In [2]:
from utils import *
import numpy as np

import warnings
warnings.filterwarnings("ignore")

import torch

ModuleNotFoundError: No module named 'dotenv'

In [None]:
model_id = "Qwen/Qwen2.5-7B-Instruct"

In [None]:
# Uncomment the line below if running in your own environment - the deployment is already setup for you here
create_deployment()

In [3]:
def wordle_reward(guess: str, secret_word: str) -> int:
    if guess.upper() == secret_word.upper():
        return 1   # correct guess
    else:
        return 0   # incorrect guess

In [4]:
secret_word = "POUND"

past_guesses = [
    GuessWithFeedback.from_secret(guess="CRANE", secret=secret_word),
    GuessWithFeedback.from_secret(guess="BLOND", secret=secret_word),
    GuessWithFeedback.from_secret(guess="FOUND", secret=secret_word),
]
past_guesses

[CRANE → Feedback: C(x) R(x) A(x) N(✓) E(x),
 BLOND → Feedback: B(x) L(x) O(-) N(✓) D(✓),
 FOUND → Feedback: F(x) O(✓) U(✓) N(✓) D(✓)]

In [None]:
response = generate(get_messages(past_guesses))[0]
guess = extract_guess(response)
reward = wordle_reward(guess, secret_word)

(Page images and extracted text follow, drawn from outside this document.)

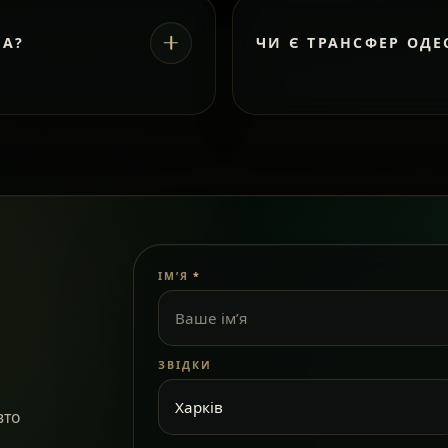
ВА?
ЧИ Є ТРАНСФЕР ОДЕ
ІМ’Я
*
ЗВІДКИ
вто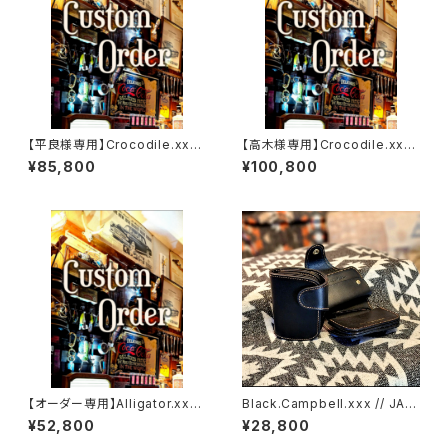
【平良様専用】Crocodile.xxx.
【高木様専用】Crocodile.xx
ORIENTAL-BLUE.Edition// J
x."HIMARAYA".Edition// JAC
¥85,800
¥100,800
ACK.RIDE.MSW
K.RIDE.SSW
【オーダー専用】Alligator.xxx.
Black.Campbell.xxx // JAC
Peacock,Blue.Edition// JA
K.RIDE.SSW
¥52,800
¥28,800
CK.RIDE.SSW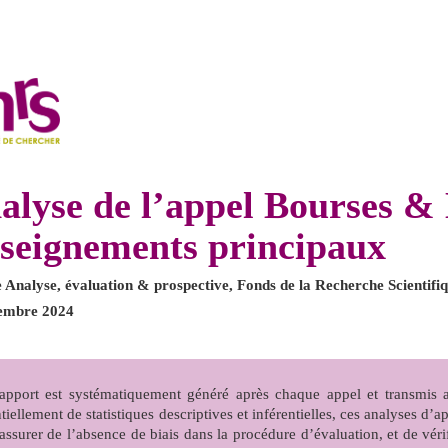
alyse de l’appel Bourses &
seignements principaux
e Analyse, évaluation & prospective, Fonds de la Recherche Scientif
embre 2024
apport est systématiquement généré après chaque appel et transmis 
tiellement de statistiques descriptives et inférentielles, ces analyses d’
assurer de l’absence de biais dans la procédure d’évaluation, et de vér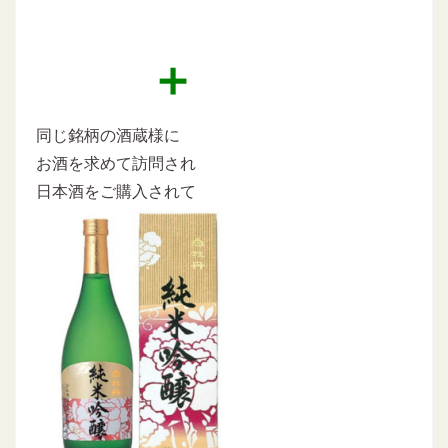
＋
同じ銘柄の酒蔵様に
お酒を求めて訪問され
日本酒をご購入されて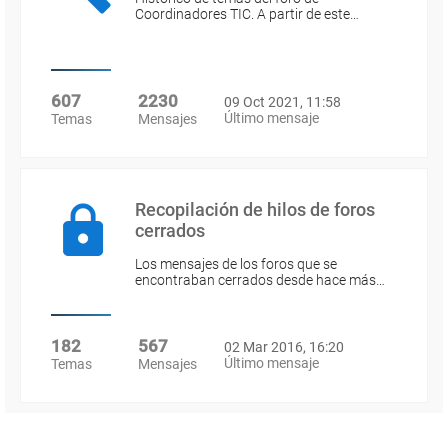
Coordinadores TIC. A partir de este…
607
2230
09 Oct 2021, 11:58
Último mensaje
Temas
Mensajes
Recopilación de hilos de foros
cerrados
Los mensajes de los foros que se
encontraban cerrados desde hace más…
182
567
02 Mar 2016, 16:20
Último mensaje
Temas
Mensajes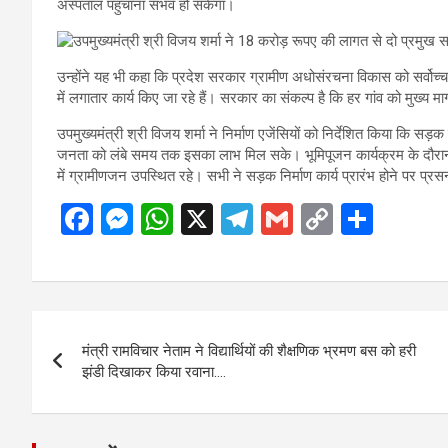
अस्पताल पहुंचाना संभव हो सकेगा।
उन्होंने यह भी कहा कि प्रदेश सरकार ग्रामीण अधोसंरचना विकास को सर्वोच्च प्र
में लगातार कार्य किए जा रहे हैं। सरकार का संकल्प है कि हर गांव को मुख्य म
उपमुख्यमंत्री श्री विजय शर्मा ने निर्माण एजेंसियों को निर्देशित किया कि सड़क न
जनता को लंबे समय तक इसका लाभ मिल सके। भूमिपूजन कार्यक्रम के दौरान क्ष
में ग्रामीणजन उपस्थित रहे। सभी ने सड़क निर्माण कार्य प्रारंभ होने पर प्
F
M
W
X
T
G
C
S
a
es
h
el
m
o
h
ce
se
at
e
ail
py
ar
b
n
s
gr
Li
e
Post
o
g
A
a
n
मंत्री रामविचार नेताम ने विद्यार्थियों की शैक्षणिक भ्रमण बस को हरी
navigation
o
er
p
m
k
झंडी दिखाकर किया रवाना….
k
p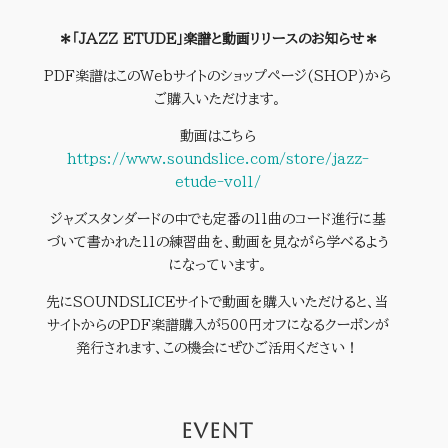
＊「JAZZ ETUDE」楽譜と動画リリースのお知らせ＊
PDF楽譜はこのWebサイトのショップページ(SHOP)から
ご購入いただけます。
動画はこちら
https://www.soundslice.com/store/jazz-
etude-vol1/
ジャズスタンダードの中でも定番の11曲のコード進行に基
づいて書かれた11の練習曲を、動画を見ながら学べるよう
になっています。
先にSOUNDSLICEサイトで動画を購入いただけると、当
サイトからのPDF楽譜購入が500円オフになるクーポンが
発行されます、この機会にぜひご活用ください！
EVENT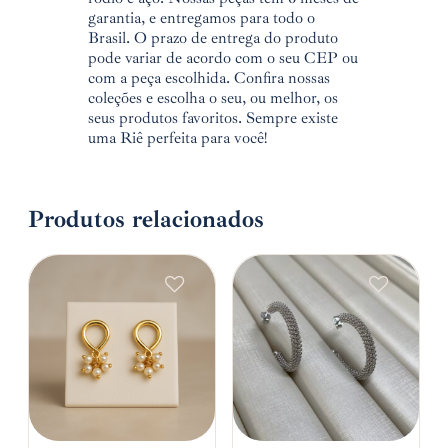
garantia, e entregamos para todo o
Brasil. O prazo de entrega do produto
pode variar de acordo com o seu CEP ou
com a peça escolhida. Confira nossas
coleções e escolha o seu, ou melhor, os
seus produtos favoritos. Sempre existe
uma Riê perfeita para você!
Produtos relacionados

print(f"Guessed Word: {guess} -> Reward: {reward}")

In [None]:
def compute_advantages(rewards: list):
    rewards = np.array(rewards)
    
    # Compute the mean and standard deviation of the rewards
    mean_reward = np.mean(rewards)
    std_reward = np.std(rewards)

    # Avoid division by zero in case of zero variance (typically happens when all rewards are 0)
    # Note: In the GRPO implementation, we add 1e-4 to the std_reward to avoid division by zero
    if std_reward == 0:
        return [0] * len(rewards)

    # Divide by stddev of rewards to normalize range to 0
    advantages = (rewards - mean_reward) / std_reward
    return advantages.tolist()

In [None]:
rewards = [0.0, 0.2, 0.4, 0.5, 0.5, 0.6, 0.8, 1.0]
compute_advantages(rewards)

In [None]:
def render_guess_table(response, reward_fn):
    guesses = [extract_guess(guess) for guess in response]
    rewards = [reward_fn(guess, secret_word) for guess in guesses]
    print_guesses_table(guesses, rewards)

In [None]:
print(f"Secret: {secret_word}")
response = generate(get_messages(past_guesses), num_guesses=8)
render_guess_table(response, wordle_reward)

In [None]:
def wordle_reward_partial_credit(guess: str, secret_word: str) -> float:
    if len(guess) != len(secret_word):
        # no reward for having the wrong number of letters
        return 0.0
    
    valid_letters = set(secret_word)
    reward = 0.0
    for letter, secret_letter in zip(guess, secret_word):
        if letter == secret_letter:
            # right letter, right location
            reward += 0.2
        elif letter in valid_letters:
            # right letter, wrong location
            reward += 0.1
        else:
            # no reward
            pass
    return reward

In [None]:
print(f"Secret: {secret_word}")
response = generate(get_messages(past_guesses), num_guesses=8, temperature=0)
render_guess_table(response, wordle_reward_partial_credit)

In [None]:
print(f"Secret: {secret_word}")
response = generate(get_messages(past_guesses), num_guesses=8, temperature=1.3)
render_guess_table(response, wordle_reward_partial_credit)

In [None]:
print(f"Secret: {secret_word}")
response = generate(get_messages(past_guesses), num_guesses=8, temperature=0.7)
render_guess_table(response, wordle_reward_partial_credit)